** What to work on **
Somewhere below are a line with "Annotate this image: element" and a later line with "Identify all the". Output exactly those lines and all lines between them.

** Data **
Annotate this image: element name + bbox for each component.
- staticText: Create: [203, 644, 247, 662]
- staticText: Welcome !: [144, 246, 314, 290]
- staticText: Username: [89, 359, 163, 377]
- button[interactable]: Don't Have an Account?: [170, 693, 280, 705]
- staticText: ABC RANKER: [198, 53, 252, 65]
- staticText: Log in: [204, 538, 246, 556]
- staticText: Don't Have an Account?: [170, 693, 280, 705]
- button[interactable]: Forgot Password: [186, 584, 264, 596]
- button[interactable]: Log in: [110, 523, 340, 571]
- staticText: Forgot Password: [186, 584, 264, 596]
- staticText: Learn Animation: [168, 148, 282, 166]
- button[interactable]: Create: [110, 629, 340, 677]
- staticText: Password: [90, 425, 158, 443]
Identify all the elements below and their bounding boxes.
* * *
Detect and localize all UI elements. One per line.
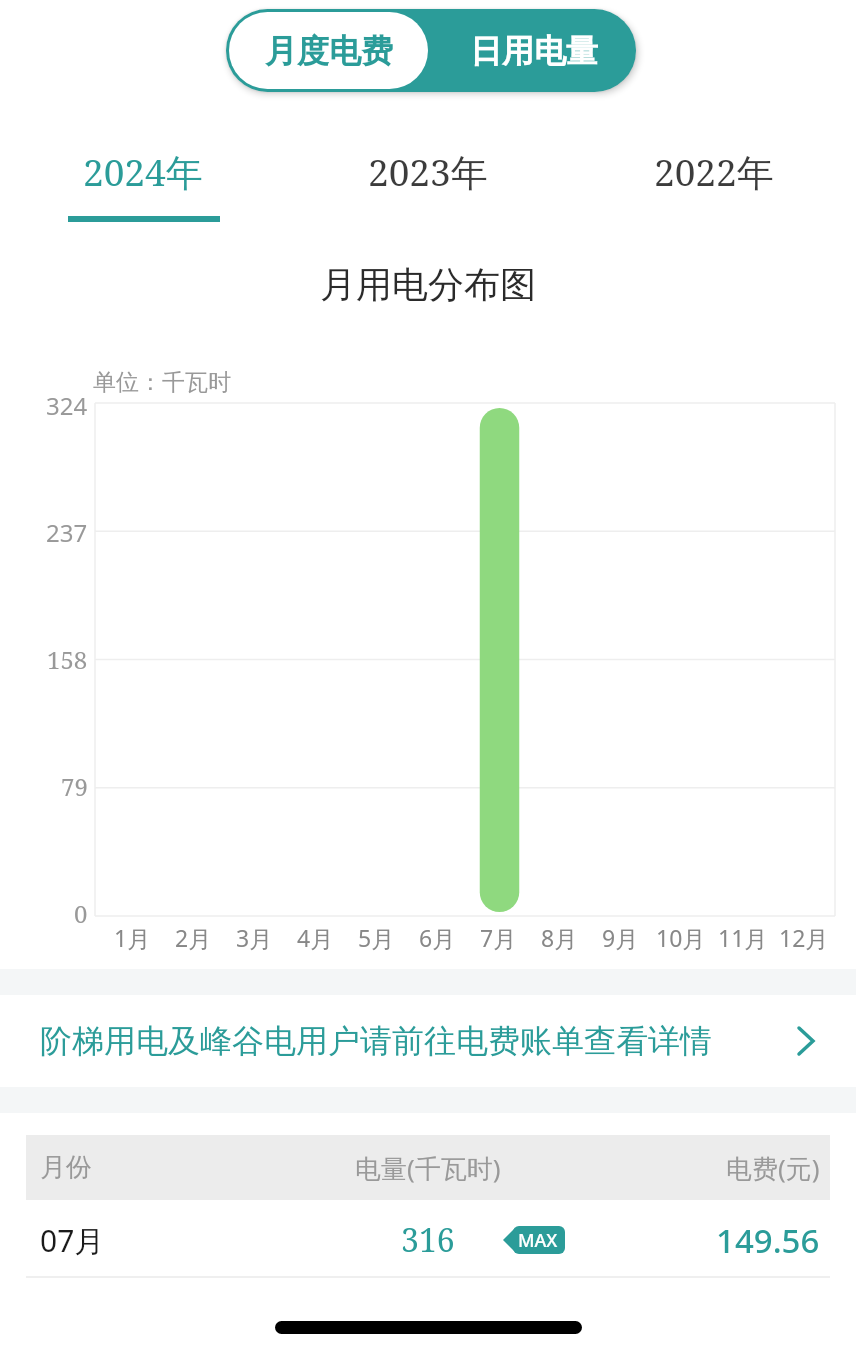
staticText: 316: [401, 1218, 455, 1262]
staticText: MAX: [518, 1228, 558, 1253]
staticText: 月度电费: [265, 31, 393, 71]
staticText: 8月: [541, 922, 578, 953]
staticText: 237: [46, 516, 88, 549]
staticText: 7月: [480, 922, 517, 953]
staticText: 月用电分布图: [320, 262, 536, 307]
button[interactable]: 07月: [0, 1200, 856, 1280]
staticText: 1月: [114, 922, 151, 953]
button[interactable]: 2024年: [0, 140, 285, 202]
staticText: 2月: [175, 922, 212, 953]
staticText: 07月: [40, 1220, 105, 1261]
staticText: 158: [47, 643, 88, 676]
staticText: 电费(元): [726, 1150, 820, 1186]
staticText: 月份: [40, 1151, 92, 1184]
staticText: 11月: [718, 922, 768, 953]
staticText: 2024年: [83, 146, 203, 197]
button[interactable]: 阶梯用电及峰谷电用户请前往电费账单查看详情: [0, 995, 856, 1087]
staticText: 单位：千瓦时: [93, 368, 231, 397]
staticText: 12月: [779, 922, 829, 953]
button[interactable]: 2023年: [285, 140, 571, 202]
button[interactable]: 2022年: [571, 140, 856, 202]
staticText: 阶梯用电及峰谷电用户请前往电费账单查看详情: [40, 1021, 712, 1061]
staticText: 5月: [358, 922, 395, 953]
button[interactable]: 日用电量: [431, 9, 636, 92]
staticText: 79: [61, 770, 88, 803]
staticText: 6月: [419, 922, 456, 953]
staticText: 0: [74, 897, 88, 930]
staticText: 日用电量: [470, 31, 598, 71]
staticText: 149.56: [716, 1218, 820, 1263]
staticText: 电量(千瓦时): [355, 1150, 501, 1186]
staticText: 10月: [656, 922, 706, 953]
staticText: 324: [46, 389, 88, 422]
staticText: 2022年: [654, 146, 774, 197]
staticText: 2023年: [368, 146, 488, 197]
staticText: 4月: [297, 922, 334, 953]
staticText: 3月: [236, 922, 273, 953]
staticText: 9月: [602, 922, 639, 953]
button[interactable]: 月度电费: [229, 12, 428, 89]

** Solution to this problem **
Annotate this image: element name + bbox for each component.
- staticText: Create: [203, 644, 247, 662]
- staticText: Welcome !: [144, 246, 314, 290]
- staticText: Username: [89, 359, 163, 377]
- button[interactable]: Don't Have an Account?: [170, 693, 280, 705]
- staticText: ABC RANKER: [198, 53, 252, 65]
- staticText: Log in: [204, 538, 246, 556]
- staticText: Don't Have an Account?: [170, 693, 280, 705]
- button[interactable]: Forgot Password: [186, 584, 264, 596]
- button[interactable]: Log in: [110, 523, 340, 571]
- staticText: Forgot Password: [186, 584, 264, 596]
- staticText: Learn Animation: [168, 148, 282, 166]
- button[interactable]: Create: [110, 629, 340, 677]
- staticText: Password: [90, 425, 158, 443]
Identify all the elements below and their bounding boxes.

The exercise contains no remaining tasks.